## Task brief
Lines that include "para" make up the answer; copy all of them from the data below.

Page-level text extractions
********************
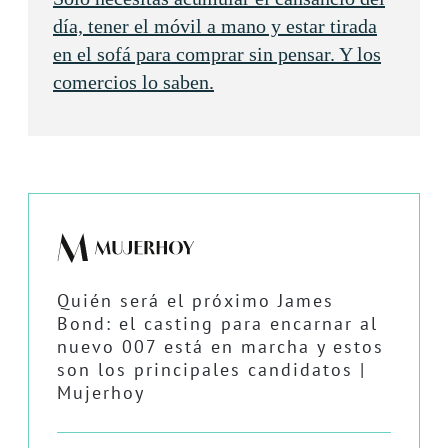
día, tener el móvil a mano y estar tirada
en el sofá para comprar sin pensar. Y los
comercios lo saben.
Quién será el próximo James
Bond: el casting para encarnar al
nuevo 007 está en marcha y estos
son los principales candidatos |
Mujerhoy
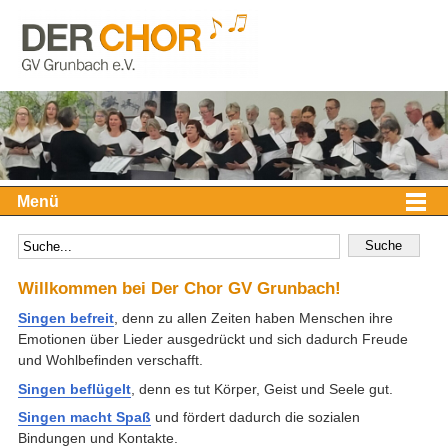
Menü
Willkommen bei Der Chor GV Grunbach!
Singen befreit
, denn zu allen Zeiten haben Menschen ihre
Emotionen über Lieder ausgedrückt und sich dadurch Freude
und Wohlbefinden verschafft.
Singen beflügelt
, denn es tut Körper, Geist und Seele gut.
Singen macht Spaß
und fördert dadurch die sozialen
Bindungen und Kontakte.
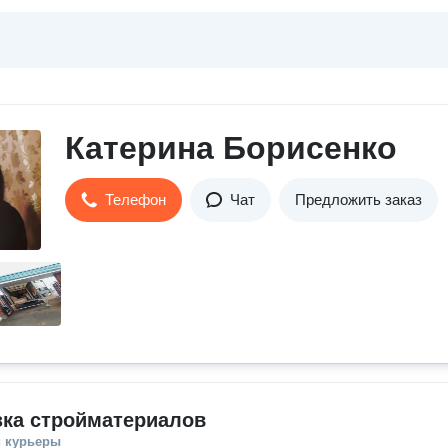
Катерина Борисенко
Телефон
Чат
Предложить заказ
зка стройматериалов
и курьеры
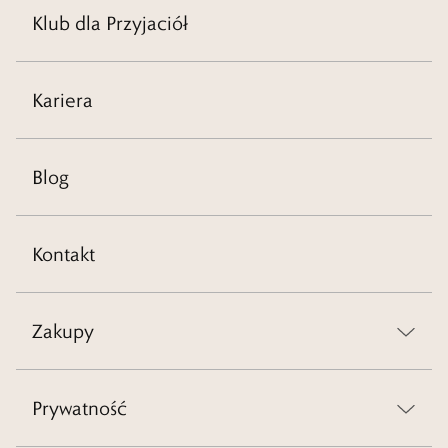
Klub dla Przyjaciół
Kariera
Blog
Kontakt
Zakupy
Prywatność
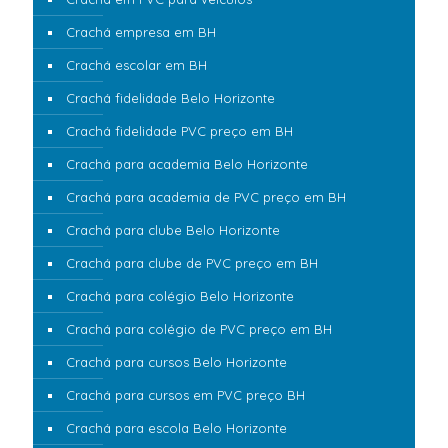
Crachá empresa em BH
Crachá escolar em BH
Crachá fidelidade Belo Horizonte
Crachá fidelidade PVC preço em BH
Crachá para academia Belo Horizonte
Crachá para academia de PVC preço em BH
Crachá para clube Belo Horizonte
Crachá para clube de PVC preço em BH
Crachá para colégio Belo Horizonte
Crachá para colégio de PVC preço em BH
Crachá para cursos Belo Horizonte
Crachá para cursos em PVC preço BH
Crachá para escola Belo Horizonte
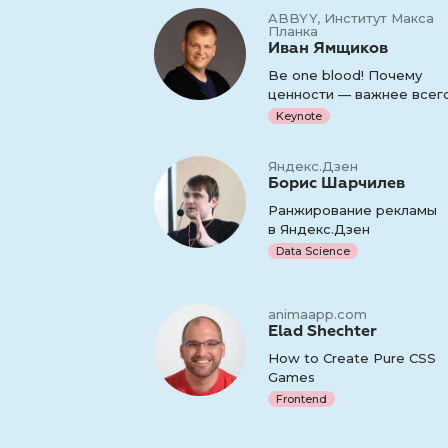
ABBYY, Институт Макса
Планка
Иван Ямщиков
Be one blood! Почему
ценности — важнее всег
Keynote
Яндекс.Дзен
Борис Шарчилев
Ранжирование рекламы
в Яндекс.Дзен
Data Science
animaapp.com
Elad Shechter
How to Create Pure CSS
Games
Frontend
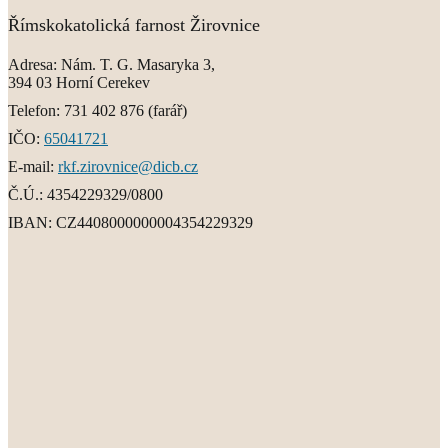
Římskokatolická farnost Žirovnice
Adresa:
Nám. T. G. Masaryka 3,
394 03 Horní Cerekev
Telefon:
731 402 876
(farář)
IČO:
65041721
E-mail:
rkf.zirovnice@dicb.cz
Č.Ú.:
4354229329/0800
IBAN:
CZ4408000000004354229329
********************
## Result of this task
en el sofá para comprar sin pensar. Y los
Bond: el casting para encarnar al
Crachá para academia Belo Horizonte
Crachá para academia de PVC preço em BH
Crachá para clube Belo Horizonte
Crachá para clube de PVC preço em BH
Crachá para colégio Belo Horizonte
Crachá para colégio de PVC preço em BH
Crachá para cursos Belo Horizonte
Crachá para cursos em PVC preço BH
Crachá para escola Belo Horizonte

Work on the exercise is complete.